- RECORDS FOR THE TASK:
[Start of section]

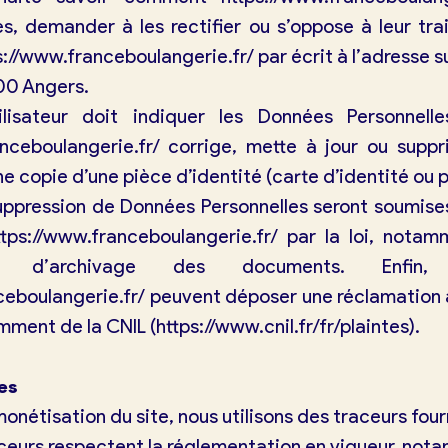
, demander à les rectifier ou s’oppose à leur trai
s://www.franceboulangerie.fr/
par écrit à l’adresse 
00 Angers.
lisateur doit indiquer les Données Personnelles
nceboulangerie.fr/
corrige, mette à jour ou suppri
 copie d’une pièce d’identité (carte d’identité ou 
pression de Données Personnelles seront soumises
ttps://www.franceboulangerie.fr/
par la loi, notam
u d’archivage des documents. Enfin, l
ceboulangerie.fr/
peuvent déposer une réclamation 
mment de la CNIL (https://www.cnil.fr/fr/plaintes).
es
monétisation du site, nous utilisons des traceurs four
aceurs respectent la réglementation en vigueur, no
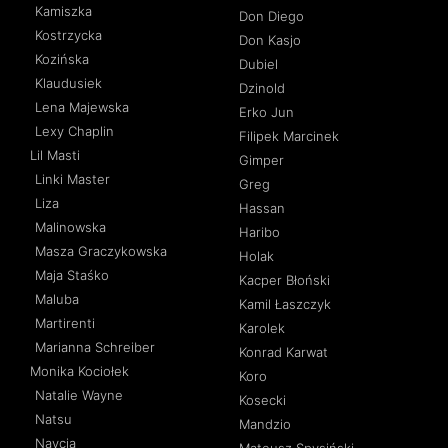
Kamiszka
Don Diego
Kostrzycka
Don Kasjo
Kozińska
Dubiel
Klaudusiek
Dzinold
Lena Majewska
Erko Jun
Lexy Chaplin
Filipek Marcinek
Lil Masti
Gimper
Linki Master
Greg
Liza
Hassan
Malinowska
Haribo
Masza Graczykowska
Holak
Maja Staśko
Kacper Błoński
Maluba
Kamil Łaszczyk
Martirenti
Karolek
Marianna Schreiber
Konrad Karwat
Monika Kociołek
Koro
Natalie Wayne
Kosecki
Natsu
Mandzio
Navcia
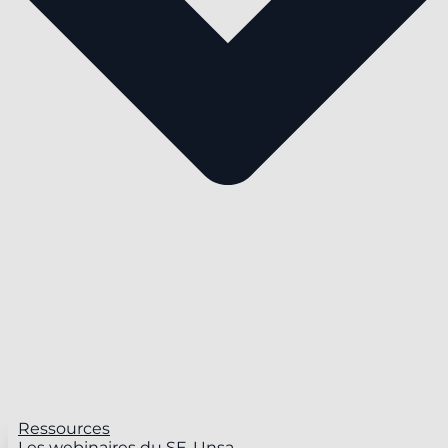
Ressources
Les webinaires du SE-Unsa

[End of section]

- WORK TO BE COMPLETED: In your copy of the listing above, reproduce each line exactly and omit all pictures.

- WORKED SOLUTION:
, demander à les rectifier ou s’oppose à leur trai
s://www.franceboulangerie.fr/
par écrit à l’adresse 
00 Angers.
lisateur doit indiquer les Données Personnelles
nceboulangerie.fr/
corrige, mette à jour ou suppri
 copie d’une pièce d’identité (carte d’identité ou 
pression de Données Personnelles seront soumises
ttps://www.franceboulangerie.fr/
par la loi, notam
u d’archivage des documents. Enfin, l
ceboulangerie.fr/
peuvent déposer une réclamation 
mment de la CNIL (https://www.cnil.fr/fr/plaintes).
es
monétisation du site, nous utilisons des traceurs four
aceurs respectent la réglementation en vigueur, no
Kamiszka
Don Diego
Kostrzycka
Don Kasjo
Kozińska
Dubiel
Klaudusiek
Dzinold
Lena Majewska
Erko Jun
Lexy Chaplin
Filipek Marcinek
Lil Masti
Gimper
Linki Master
Greg
Liza
Hassan
Malinowska
Haribo
Masza Graczykowska
Holak
Maja Staśko
Kacper Błoński
Maluba
Kamil Łaszczyk
Martirenti
Karolek
Marianna Schreiber
Konrad Karwat
Monika Kociołek
Koro
Natalie Wayne
Kosecki
Natsu
Mandzio
Navcia
Ressources
Les webinaires du SE-Unsa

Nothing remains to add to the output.